The robber, he said, was taken to the campus security office and was interrogated by security staff and teachers. But as police arrived, the man ‘disappeared’. He also alleged that the suspect came to the department on a motorbike ridden by the driver of a senior KU teacher.

“When police arrived, his colleagues said that he was in the washroom. But when some time passed and the man didn’t come out, the police went inside the washroom and saw that no one was there,” he said, adding that the university administration called a brother of the suspect, who was also a campus employee, and handed him over to the police.

When the university administration was approached for a version, officials gave contradictory statements. While the campus secretary, the top official responsible for university security, admitted that the ‘red-handed caught thief’ had escaped and his brother had been handed over to police, the university registrar insisted that the suspect had been arrested and was in police custody.

KU campus secretary Mohmmad Zubair, an associate professor at the Islamic history department, said: “The suspect managed to escape and police are interrogating his brother. No FIR has been registered.”

University registrar Prof Moazzam Ali Khan, however, said: “He was caught while he was inside the room of the department chairperson and is now in the police custody. An FIR has been registered and police are investigating about the lost amount.”

When contacted, an official of the Mubina police station said: “The thief escaped from the custody of university staff. His brother is at the police station only for interrogation and would be released tomorrow. No FIR has so far been registered.”

According to university teachers, thefts had become a routine affair on the campus and there had been at least three such incidents over the past four weeks. Thefts, they said, had occurred in the biotechnology and statistics departments and a teacher’s home.

Teachers also claimed that the number of thefts was more than the reported by the administration that often hushed up such cases. Most thefts, they said, were committed by internal staff and there were hardly any case in which a criminal was punished.

The internal mechanism of the university, they said, had just failed to check the law and order situation that had emerged mainly because of continued political interference in university affairs and the strategy to take administrative decisions lacked merit.

These reasons, they said, prevented the university administration from lodging an FIR as criminals had political support.

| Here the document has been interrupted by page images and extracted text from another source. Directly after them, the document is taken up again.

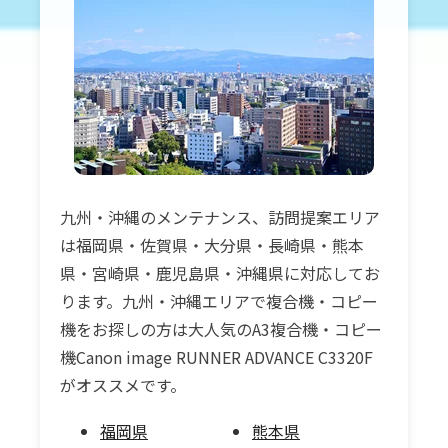
九州・沖縄のメンテナンス、訪問提案エリア
は福岡県・佐賀県・大分県・長崎県・熊本
県・宮崎県・鹿児島県・沖縄県に対応してお
ります。九州・沖縄エリアで複合機・コピー
機をお探しの方は大人気のA3複合機・コピー
機Canon image RUNNER ADVANCE C3320F
がオススメです。
福岡県
熊本県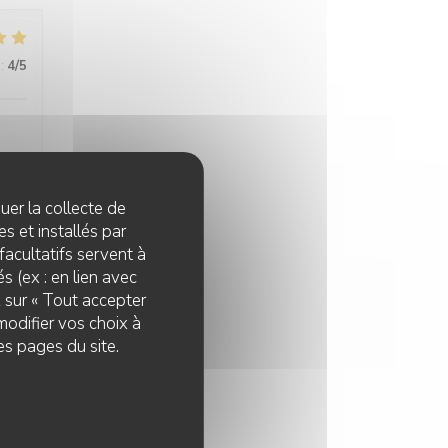
:
4
/5
quer la collecte de
:
4
/5
s et installés par
facultatifs servent à
s (ex : en lien avec
z sur « Tout accepter
modifier vos choix à
es pages du site.
:
5
/5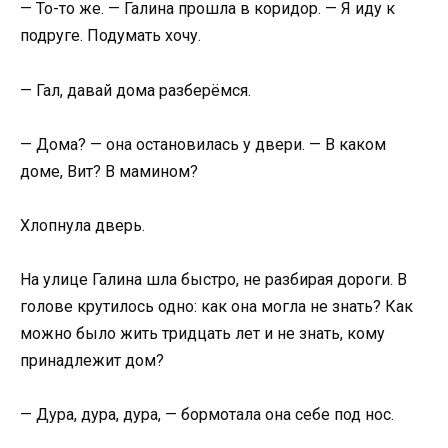
— То-то же. — Галина прошла в коридор. — Я иду к
подруге. Подумать хочу.
— Гал, давай дома разберёмся.
— Дома? — она остановилась у двери. — В каком
доме, Вит? В мамином?
Хлопнула дверь.
На улице Галина шла быстро, не разбирая дороги. В
голове крутилось одно: как она могла не знать? Как
можно было жить тридцать лет и не знать, кому
принадлежит дом?
— Дура, дура, дура, — бормотала она себе под нос.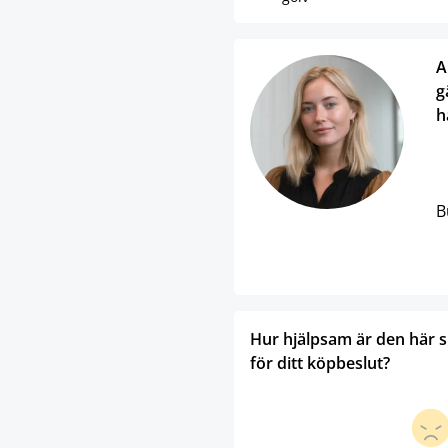
A
g
h
B
Hur hjälpsam är den här 
för ditt köpbeslut?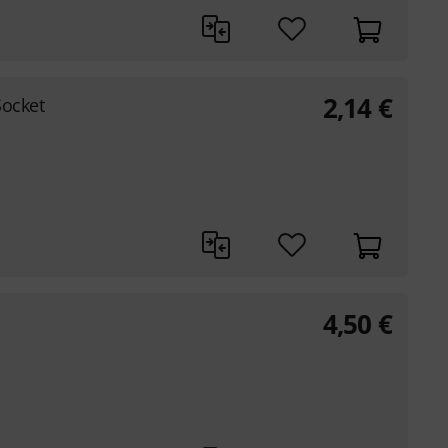
2,14
€
Socket
4,50
€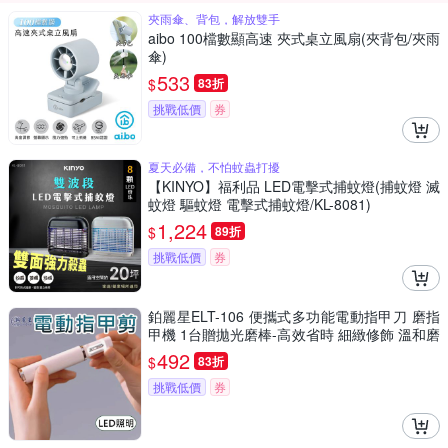
夾雨傘、背包，解放雙手
aibo 100檔數顯高速 夾式桌立風扇(夾背包/夾雨
傘)
533
$
83折
挑戰低價
券
夏天必備，不怕蚊蟲打擾
【KINYO】福利品 LED電擊式捕蚊燈(捕蚊燈 滅
蚊燈 驅蚊燈 電擊式捕蚊燈/KL-8081)
1,224
$
89折
挑戰低價
券
鉑麗星ELT-106 便攜式多功能電動指甲刀 磨指
甲機 1台贈拋光磨棒-高效省時 細緻修飾 溫和磨
甲 寶寶指甲刀 LED照明指甲搓刀 安全快速
492
$
83折
挑戰低價
券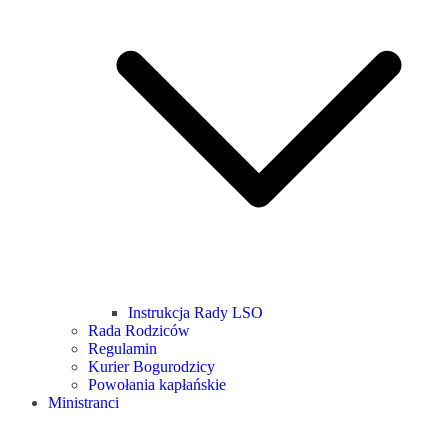
Instrukcja Rady LSO
Rada Rodziców
Regulamin
Kurier Bogurodzicy
Powołania kapłańskie
Ministranci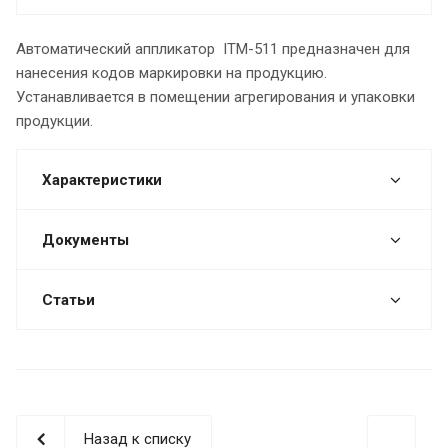
Автоматический аппликатор ITM-511 предназначен для
нанесения кодов маркировки на продукцию.
Устанавливается в помещении агрегирования и упаковки
продукции.
Характеристики
Документы
Статьи
Назад к списку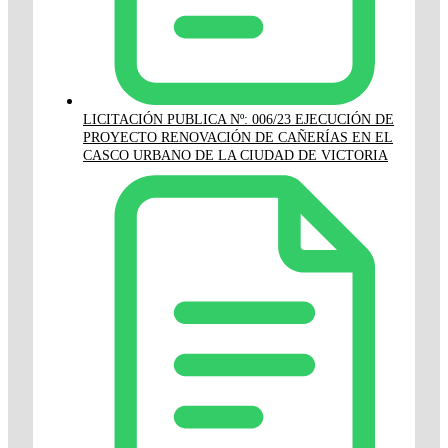
LICITACIÓN PUBLICA Nº: 006/23 EJECUCIÓN DE
PROYECTO RENOVACIÓN DE CAÑERÍAS EN EL
CASCO URBANO DE LA CIUDAD DE VICTORIA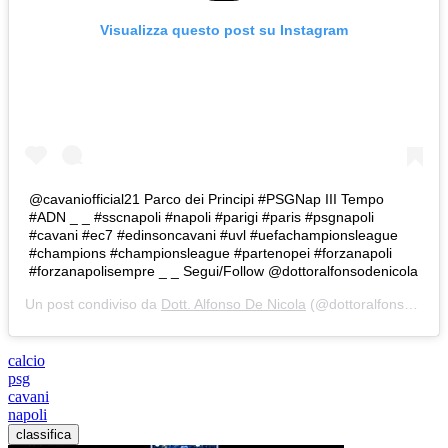
Visualizza questo post su Instagram
@cavaniofficial21 Parco dei Principi #PSGNap III Tempo
#ADN _ _ #sscnapoli #napoli #parigi #paris #psgnapoli
#cavani #ec7 #edinsoncavani #uvl #uefachampionsleague
#champions #championsleague #partenopei #forzanapoli
#forzanapolisempre _ _ Segui/Follow @dottoralfonsodenicola
Un post condiviso da
Dott. Alfonso De Nicola
(@dottoralfonsodenicola) in data:
calcio
psg
cavani
napoli
classifica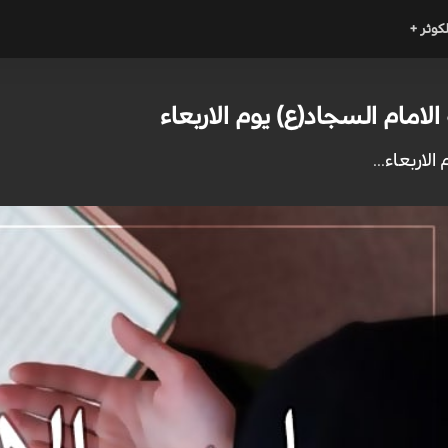
لكوثر +
الامام السجاد(ع) يوم الاربعاء
لاربعاء...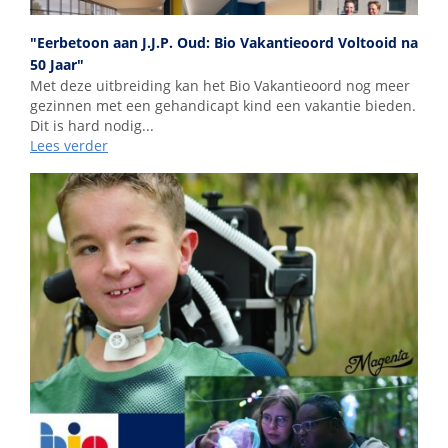
"Eerbetoon aan J.J.P. Oud: Bio Vakantieoord Voltooid na
50 Jaar"
Met deze uitbreiding kan het Bio Vakantieoord nog meer
gezinnen met een gehandicapt kind een vakantie bieden.
Dit is hard nodig...
Lees verder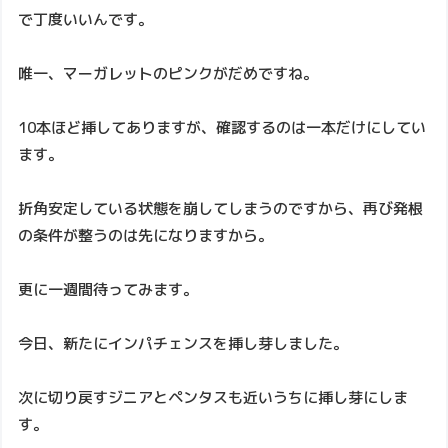
で丁度いいんです。
唯一、マーガレットのピンクがだめですね。
10本ほど挿してありますが、確認するのは一本だけにしてい
ます。
折角安定している状態を崩してしまうのですから、再び発根
の条件が整うのは先になりますから。
更に一週間待ってみます。
今日、新たにインパチェンスを挿し芽しました。
次に切り戻すジニアとペンタスも近いうちに挿し芽にしま
す。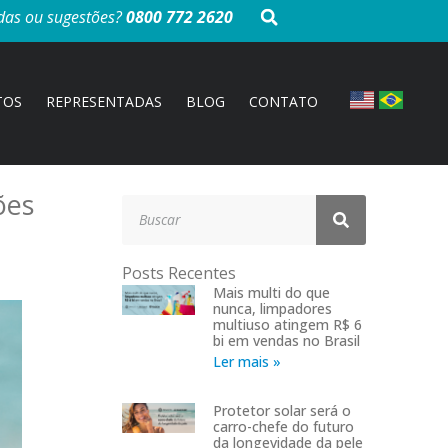
das ou sugestões?
0800 772 2620
TOS
REPRESENTADAS
BLOG
CONTATO
ões
Posts Recentes
Mais multi do que
nunca, limpadores
multiuso atingem R$ 6
bi em vendas no Brasil
Ler mais »
Protetor solar será o
carro-chefe do futuro
da longevidade da pele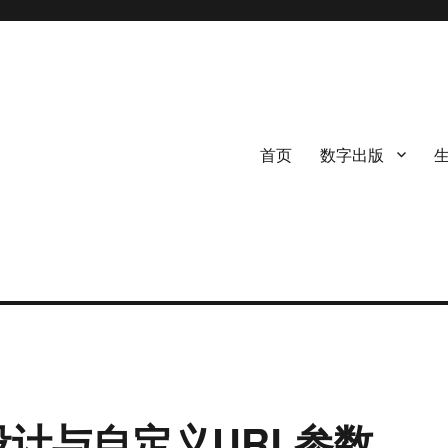
首页
数字出版
模板设计与自定义URL参数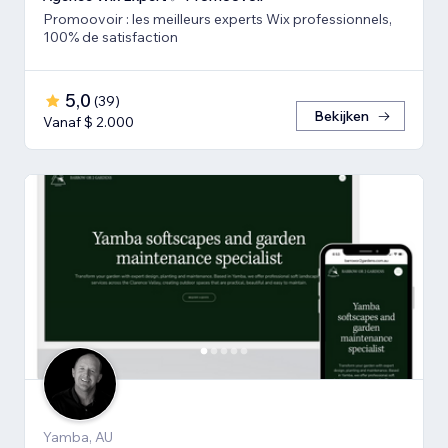
Promoovoir : les meilleurs experts Wix professionnels,
100% de satisfaction
5,0
(
39
)
Bekijken
Vanaf $ 2.000
Yamba, AU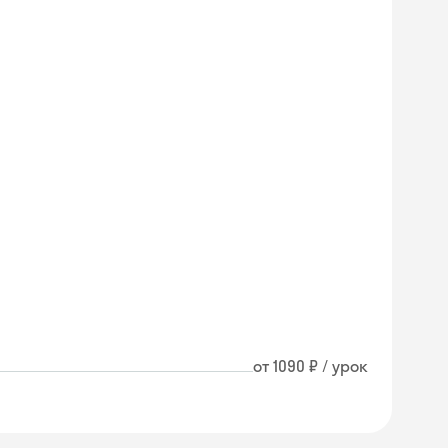
от 1090 ₽ / урок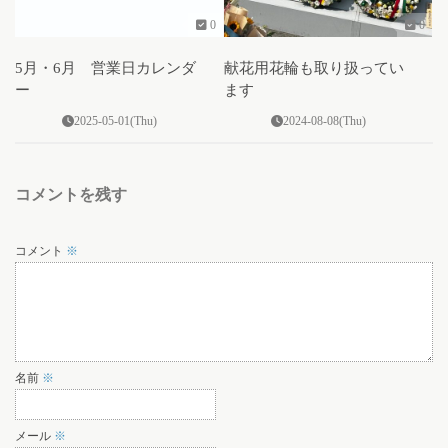
0
0
5月・6月 営業日カレンダ
献花用花輪も取り扱ってい
ー
ます
2025-05-01(Thu)
2024-08-08(Thu)
コメントを残す
コメント
※
名前
※
メール
※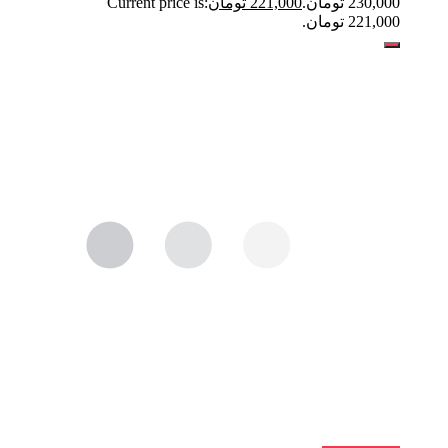
230,000 تومان.
221,000
تومان
Current price is:
221,000 تومان.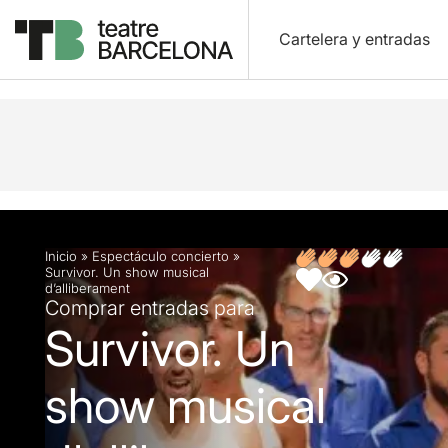
Cartelera y entradas
Descripción
Ficha artística
Inicio
»
Espectáculo concierto
»
Survivor. Un show musical
d’alliberament
Comprar entradas para
Survivor. Un
show musical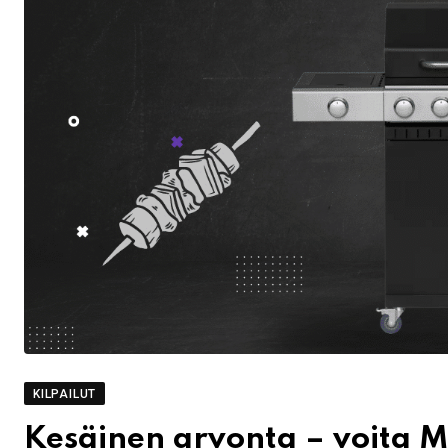
KILPAILUT
Kesäinen arvonta – voita M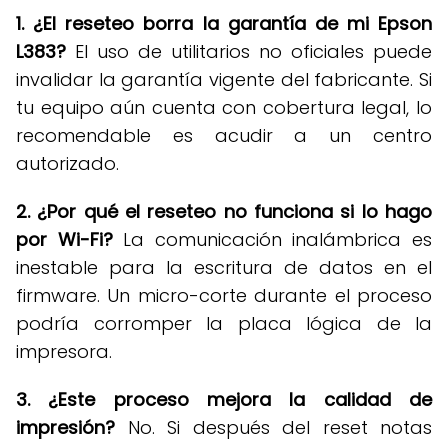
1. ¿El reseteo borra la garantía de mi Epson
L383?
El uso de utilitarios no oficiales puede
invalidar la garantía vigente del fabricante
.
Si
tu equipo aún cuenta con cobertura legal, lo
recomendable es acudir a un centro
autorizado
.
2. ¿Por qué el reseteo no funciona si lo hago
por Wi-Fi?
La comunicación inalámbrica es
inestable para la escritura de datos en el
firmware
.
Un micro-corte durante el proceso
podría corromper la placa lógica de la
impresora
.
3. ¿Este proceso mejora la calidad de
impresión?
No
.
Si después del reset notas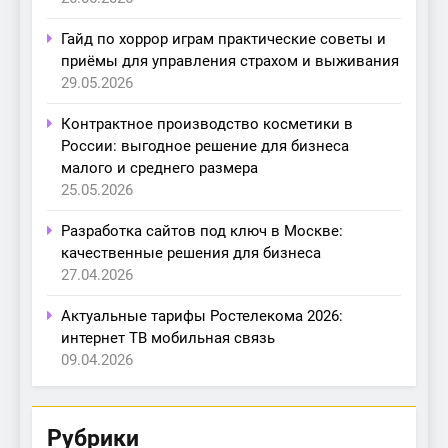
Гайд по хоррор играм практические советы и
приёмы для управления страхом и выживания
29.05.2026
Контрактное производство косметики в
России: выгодное решение для бизнеса
малого и среднего размера
25.05.2026
Разработка сайтов под ключ в Москве:
качественные решения для бизнеса
27.04.2026
Актуальные тарифы Ростелекома 2026:
интернет ТВ мобильная связь
09.04.2026
Рубрики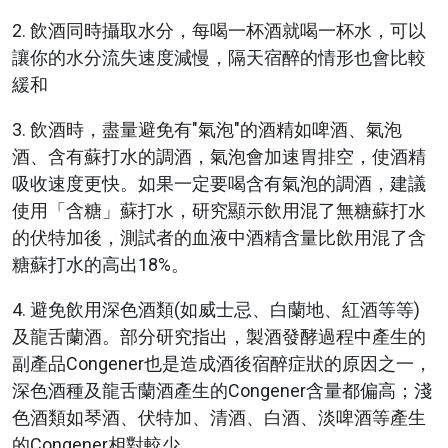
2. 飲酒同時攝取水分，每喝一杯酒就喝一杯水，可以
讓你的水分流失速度減慢，隔天宿醉的情形也會比較
緩和
3. 飲酒時，盡量避免有
氣泡
的酒精如啤酒、氣泡
酒、含有蘇打水的調酒，氣泡會加速胃排空，使酒精
吸收速度更快。如果一定要喝含有氣泡的調酒，建議
使用「含糖」蘇打水，研究顯示飲用混了無糖蘇打水
的伏特加後，測試者的血液中酒精含量比飲用混了含
糖蘇打水的高出18%。
4. 避免飲用深色酒類(如威士忌、白蘭地、紅酒等等)
及龍舌蘭酒。部分研究指出，製酒發酵過程中產生的
副產品Congener也是造成酒後宿醉症狀的原因之一，
深色酒種及龍舌蘭酒產生的Congener含量都偏高；淺
色酒類如琴酒、伏特加、清酒、白酒、淡啤酒等產生
的Congener相對較少。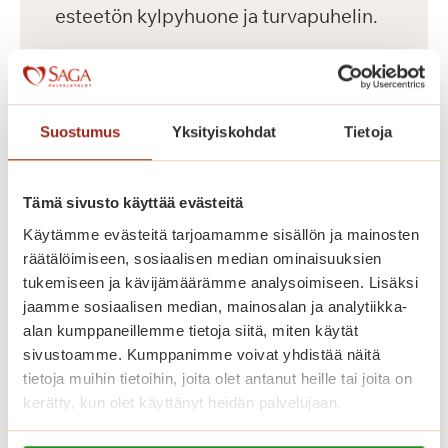
esteetön kylpyhuone ja turvapuhelin.
Palvelutalon asukkaiden vesimaksu on
26 euroa kuukaudessa ja sähkö
Suostumus
Yksityiskohdat
Tietoja
veloitetaan kulutuksen perusteella.
Asukkailla on mahdollisuus vuokrata
autopaikka 75 euron kuukausihintaan.
Tämä sivusto käyttää evästeitä
Käytämme evästeitä tarjoamamme sisällön ja mainosten
Saga Helapuiston asukasvalinnoissa
räätälöimiseen, sosiaalisen median ominaisuuksien
tukemiseen ja kävijämäärämme analysoimiseen. Lisäksi
noudatetaan Asumisen rahoitus- ja
jaamme sosiaalisen median, mainosalan ja analytiikka-
kehittämiskeskuksen (ARA) ohjeita.
alan kumppaneillemme tietoja siitä, miten käytät
sivustoamme. Kumppanimme voivat yhdistää näitä
tietoja muihin tietoihin, joita olet antanut heille tai joita on
Katso vapaat senioriasunnot
kerätty, kun olet käyttänyt heidän palvelujaan.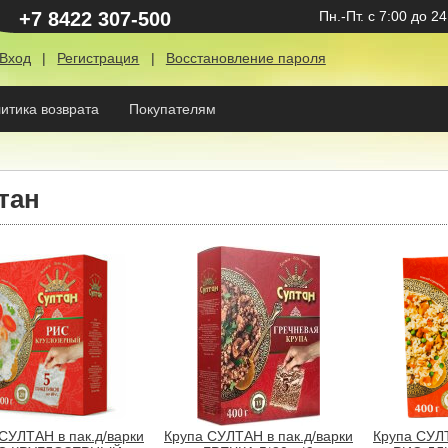
+7 8422 307-500
Пн.-Пт.
с 7:00 до 24
Вход
|
Регистрация
|
Восстановление пароля
итика возврата
Покупателям
тан
СУЛТАН в пак.д/варки
Крупа СУЛТАН в пак.д/варки
Крупа СУЛТ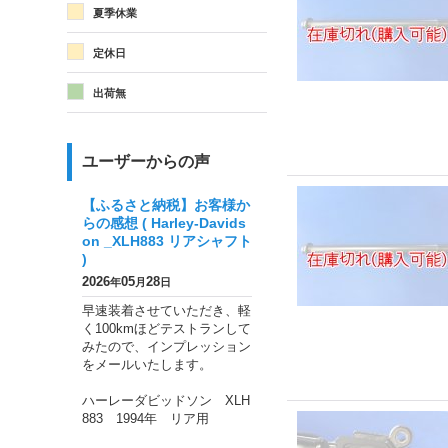
夏季休業
定休日
出荷無
ユーザーからの声
【ふるさと納税】お客様か
らの感想 ( Harley-Davids
on _XLH883 リアシャフト
)
2026
05
28
年
月
日
早速装着させていただき、軽
く100kmほどテストランして
みたので、インプレッション
をメールいたします。
ハーレーダビッドソン XLH
883 1994年 リア用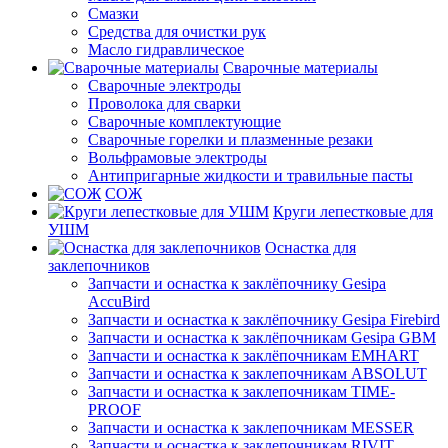
Смазки
Средства для очистки рук
Масло гидравлическое
Сварочные материалы
Сварочные электроды
Проволока для сварки
Сварочные комплектующие
Сварочные горелки и плазменные резаки
Вольфрамовые электроды
Антипригарные жидкости и травильные пасты
СОЖ
Круги лепестковые для
УШМ
Оснастка для
заклепочников
Запчасти и оснастка к заклёпочнику Gesipa
AccuBird
Запчасти и оснастка к заклёпочнику Gesipa Firebird
Запчасти и оснастка к заклёпочникам Gesipa GBM
Запчасти и оснастка к заклёпочникам EMHART
Запчасти и оснастка к заклепочникам ABSOLUT
Запчасти и оснастка к заклепочникам TIME-
PROOF
Запчасти и оснастка к заклепочникам MESSER
Запчасти и оснастка к заклепочникам RIVIT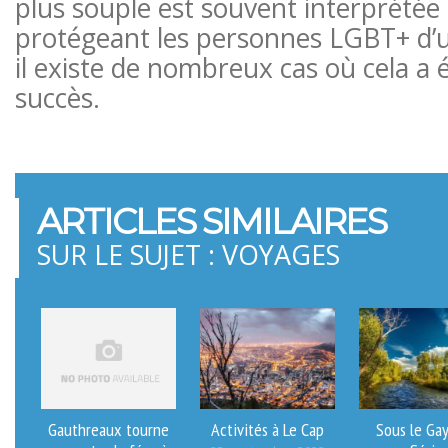
plus souple est souvent interprété
protégeant les personnes LGBT+ d’u
il existe de nombreux cas où cela a é
succès.
ARTICLES SIMILAIRES
SUR LE SUJET : VOYAGES
Gauthreaux tourne
Activités à Le Cap
Sous le Gay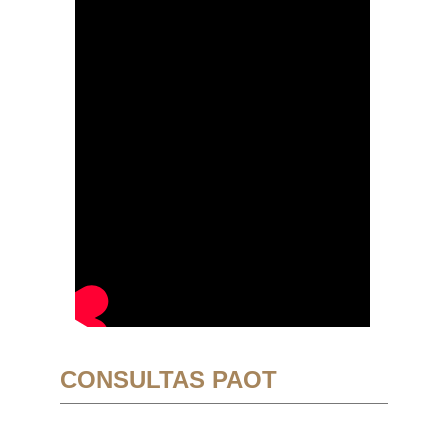
CONSULTAS PAOT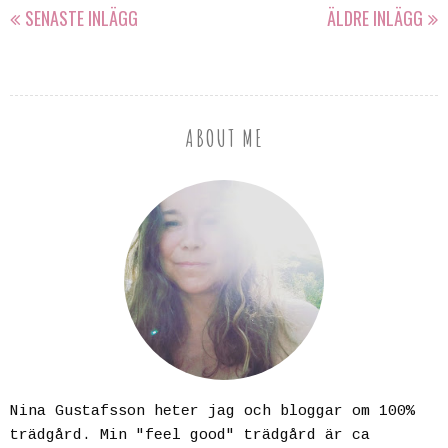
SENASTE INLÄGG
ÄLDRE INLÄGG
ABOUT ME
Nina Gustafsson heter jag och bloggar om 100%
trädgård. Min "feel good" trädgård är ca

“Only three days ago, our seminar library was broken into and Rs5,000 was taken away. All locks and furniture were found damaged in the morning,” said a teacher at the statistics department.

Another teacher at the biotechnology department said that more than a dozen fans were found stolen from the biotechnology department last month.

A thief, sources said, recently struck at house C-97 on the campus and took away washroom fixtures.

The university administration had set up a security committee about two months ago to look into law and order issues on the campus and recommend measures to bring an improvement in the current security structure.

The committee headed by campus secretary included Prof Zulqarnain Shahdab, chairperson of the Urdu department, and Dr Anila Amber, head of the psychology department.